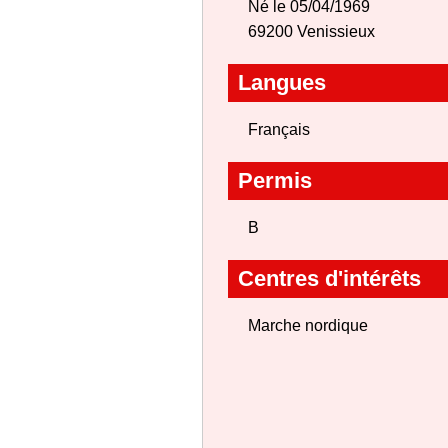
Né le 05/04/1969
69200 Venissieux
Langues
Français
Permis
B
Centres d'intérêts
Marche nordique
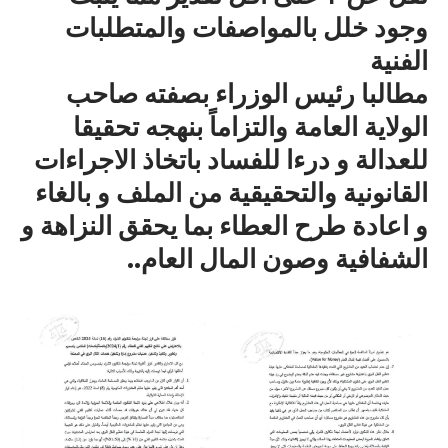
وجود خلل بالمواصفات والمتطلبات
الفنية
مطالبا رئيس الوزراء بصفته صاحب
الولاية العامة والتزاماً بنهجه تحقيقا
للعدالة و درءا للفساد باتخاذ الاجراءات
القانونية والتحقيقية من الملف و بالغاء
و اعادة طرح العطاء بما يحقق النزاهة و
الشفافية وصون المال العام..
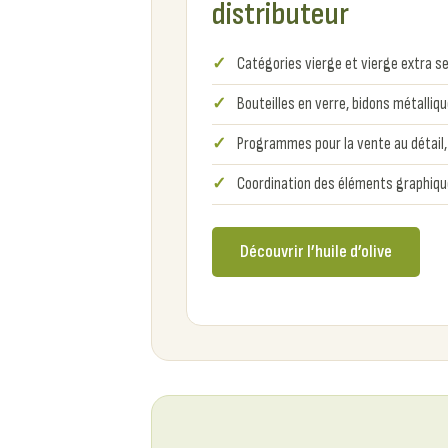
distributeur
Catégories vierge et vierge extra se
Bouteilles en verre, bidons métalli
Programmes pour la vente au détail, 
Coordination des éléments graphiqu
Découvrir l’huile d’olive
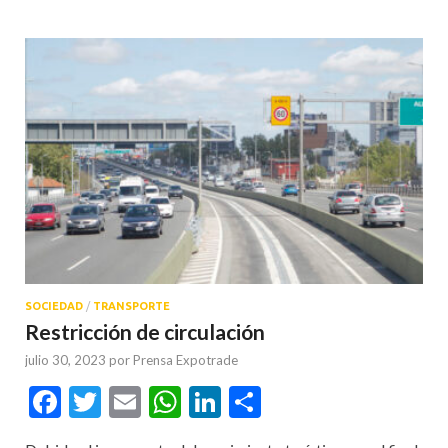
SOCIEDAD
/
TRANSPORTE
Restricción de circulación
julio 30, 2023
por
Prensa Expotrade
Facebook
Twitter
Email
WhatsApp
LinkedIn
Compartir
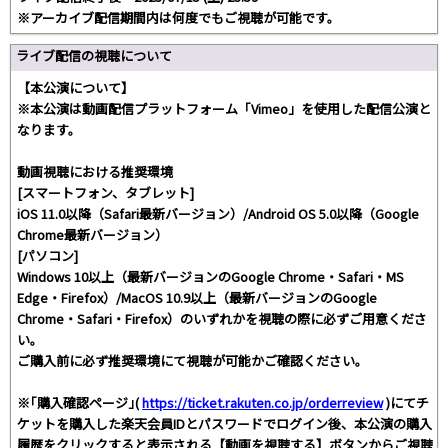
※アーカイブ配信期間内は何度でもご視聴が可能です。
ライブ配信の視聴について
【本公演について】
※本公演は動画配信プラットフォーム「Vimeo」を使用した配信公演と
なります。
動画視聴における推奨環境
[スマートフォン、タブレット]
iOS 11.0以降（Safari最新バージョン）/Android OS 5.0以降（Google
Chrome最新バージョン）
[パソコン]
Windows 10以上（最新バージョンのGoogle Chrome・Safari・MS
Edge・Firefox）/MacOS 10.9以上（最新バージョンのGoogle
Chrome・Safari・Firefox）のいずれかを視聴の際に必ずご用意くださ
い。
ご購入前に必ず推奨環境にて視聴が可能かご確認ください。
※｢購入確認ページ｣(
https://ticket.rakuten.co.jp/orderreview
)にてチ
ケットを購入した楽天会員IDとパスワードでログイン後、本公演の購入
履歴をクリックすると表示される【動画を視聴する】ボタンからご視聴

###

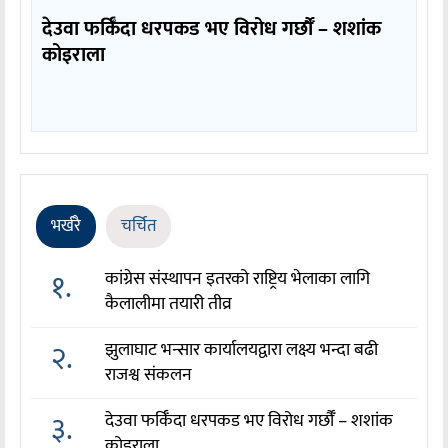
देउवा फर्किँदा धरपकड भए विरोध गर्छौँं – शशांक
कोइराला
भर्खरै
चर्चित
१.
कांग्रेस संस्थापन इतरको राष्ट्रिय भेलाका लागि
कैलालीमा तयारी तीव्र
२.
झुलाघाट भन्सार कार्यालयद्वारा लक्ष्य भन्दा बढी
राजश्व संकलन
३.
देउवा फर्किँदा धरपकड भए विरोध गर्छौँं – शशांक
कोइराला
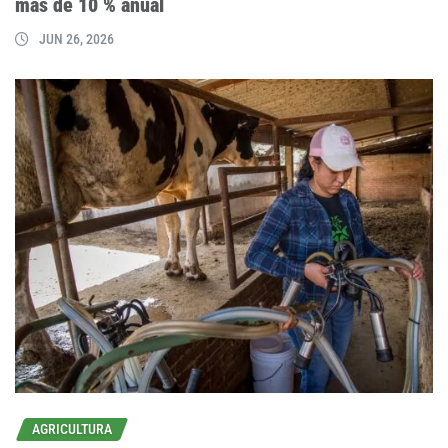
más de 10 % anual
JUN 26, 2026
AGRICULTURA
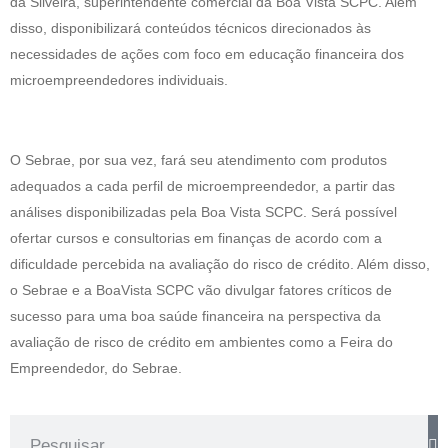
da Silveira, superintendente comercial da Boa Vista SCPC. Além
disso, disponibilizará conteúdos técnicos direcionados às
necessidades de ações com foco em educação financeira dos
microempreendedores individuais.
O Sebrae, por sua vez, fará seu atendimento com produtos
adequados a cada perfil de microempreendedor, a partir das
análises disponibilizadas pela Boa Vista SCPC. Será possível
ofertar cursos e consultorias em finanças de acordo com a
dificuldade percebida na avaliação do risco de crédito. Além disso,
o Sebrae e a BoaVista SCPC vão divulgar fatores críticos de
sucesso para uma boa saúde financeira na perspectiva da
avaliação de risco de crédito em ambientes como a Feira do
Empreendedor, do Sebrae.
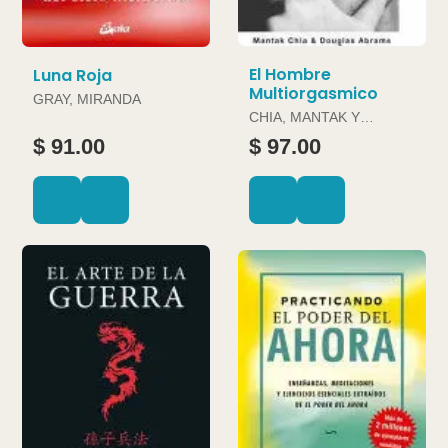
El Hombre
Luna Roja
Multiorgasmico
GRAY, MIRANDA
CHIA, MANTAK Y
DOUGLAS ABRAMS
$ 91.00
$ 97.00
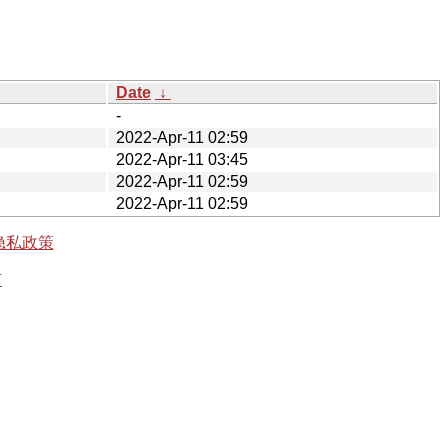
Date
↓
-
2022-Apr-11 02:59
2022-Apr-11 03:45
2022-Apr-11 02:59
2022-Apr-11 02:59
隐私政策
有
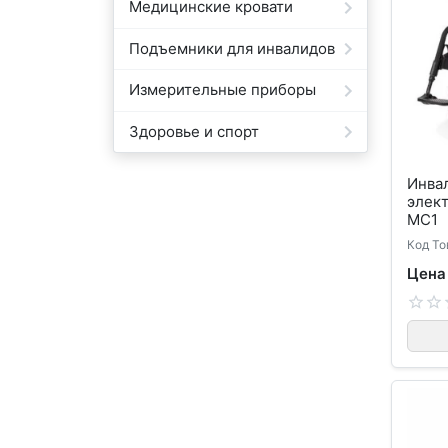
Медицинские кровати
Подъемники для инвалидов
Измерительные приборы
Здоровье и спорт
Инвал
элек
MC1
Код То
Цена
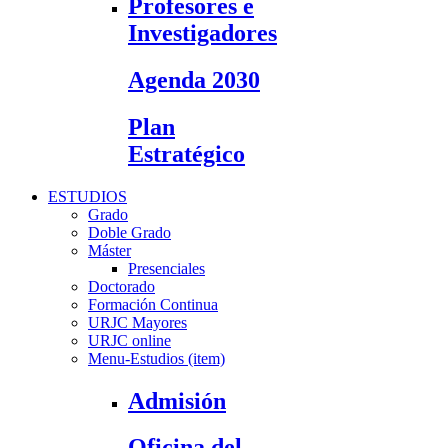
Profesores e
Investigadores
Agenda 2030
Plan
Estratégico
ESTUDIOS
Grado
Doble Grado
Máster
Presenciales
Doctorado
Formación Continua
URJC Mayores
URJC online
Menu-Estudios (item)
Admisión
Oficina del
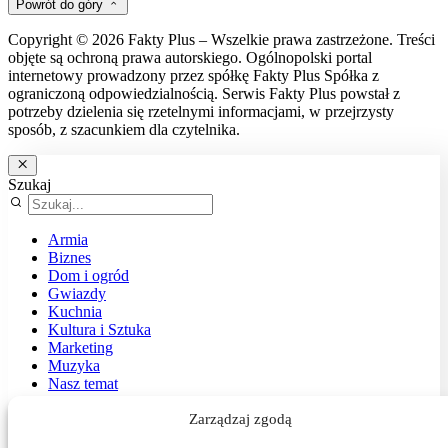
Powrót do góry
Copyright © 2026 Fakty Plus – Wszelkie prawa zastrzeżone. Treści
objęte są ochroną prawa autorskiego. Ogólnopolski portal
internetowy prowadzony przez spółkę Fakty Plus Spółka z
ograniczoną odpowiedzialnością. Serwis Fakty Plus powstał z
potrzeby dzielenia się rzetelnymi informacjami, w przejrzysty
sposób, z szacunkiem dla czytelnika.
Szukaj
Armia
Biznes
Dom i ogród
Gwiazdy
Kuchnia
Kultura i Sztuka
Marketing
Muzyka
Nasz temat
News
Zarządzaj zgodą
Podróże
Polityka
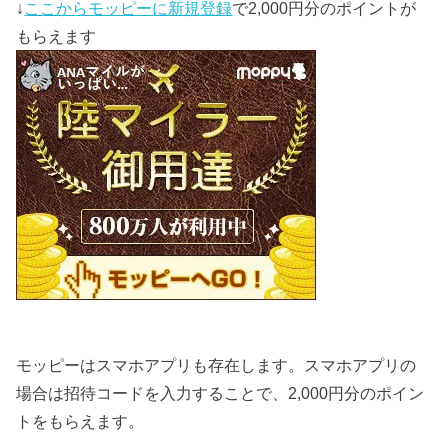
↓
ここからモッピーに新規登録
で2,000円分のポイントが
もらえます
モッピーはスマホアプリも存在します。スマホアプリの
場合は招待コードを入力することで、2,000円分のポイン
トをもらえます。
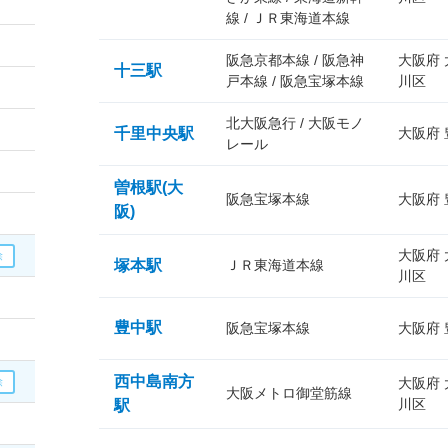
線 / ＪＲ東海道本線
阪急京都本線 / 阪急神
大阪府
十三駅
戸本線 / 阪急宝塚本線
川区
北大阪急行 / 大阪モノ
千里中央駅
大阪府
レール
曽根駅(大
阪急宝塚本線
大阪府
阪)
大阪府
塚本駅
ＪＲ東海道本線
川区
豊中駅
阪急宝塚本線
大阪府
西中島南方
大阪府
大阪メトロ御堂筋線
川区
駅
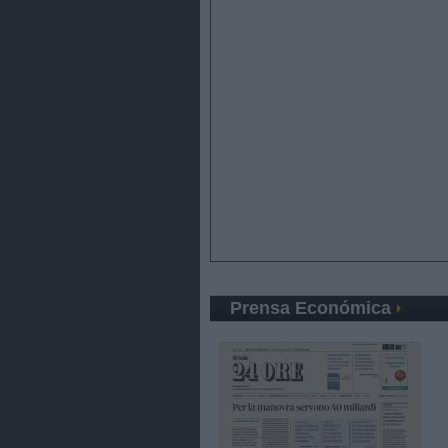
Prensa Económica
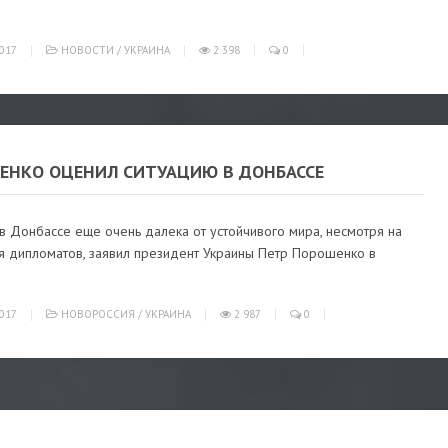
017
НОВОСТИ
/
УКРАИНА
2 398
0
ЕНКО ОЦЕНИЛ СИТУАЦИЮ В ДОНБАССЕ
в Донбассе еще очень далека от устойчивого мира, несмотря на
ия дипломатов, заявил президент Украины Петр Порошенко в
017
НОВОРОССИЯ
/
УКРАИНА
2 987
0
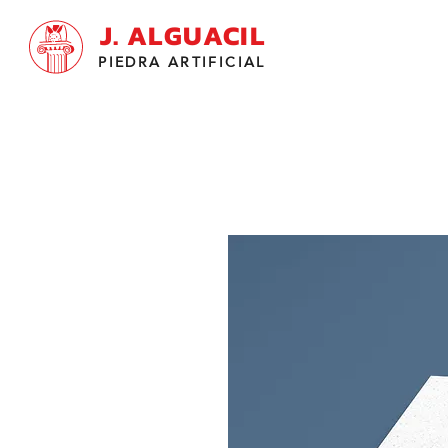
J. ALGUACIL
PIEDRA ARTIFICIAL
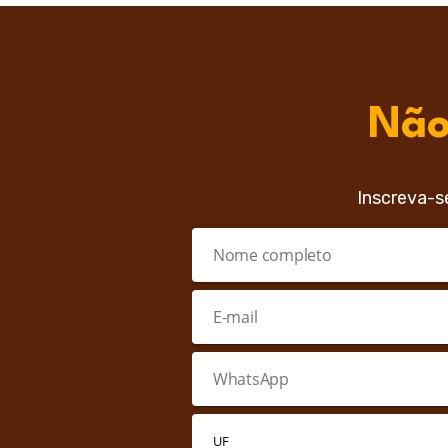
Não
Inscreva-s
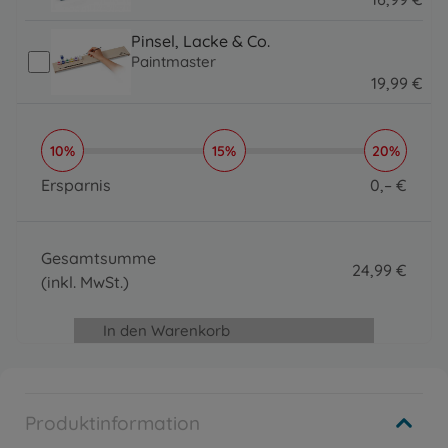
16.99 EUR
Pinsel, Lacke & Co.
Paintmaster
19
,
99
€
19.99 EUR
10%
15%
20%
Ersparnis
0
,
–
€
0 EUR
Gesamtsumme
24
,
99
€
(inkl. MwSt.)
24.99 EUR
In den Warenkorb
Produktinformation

###

**About this exercise**: The answer should consist only of the lines above from the one with "PIEDRA ARTIFICIAL" through the one with "Produktinformation", repeated exactly, with no pictures among them.

**Answer section**:
PIEDRA ARTIFICIAL
Não
Inscreva-s
16.99 EUR
Pinsel, Lacke & Co.
Paintmaster
19
,
99
€
19.99 EUR
10%
15%
20%
Ersparnis
0
,
–
€
0 EUR
Gesamtsumme
24
,
99
€
(inkl. MwSt.)
24.99 EUR
In den Warenkorb
Produktinformation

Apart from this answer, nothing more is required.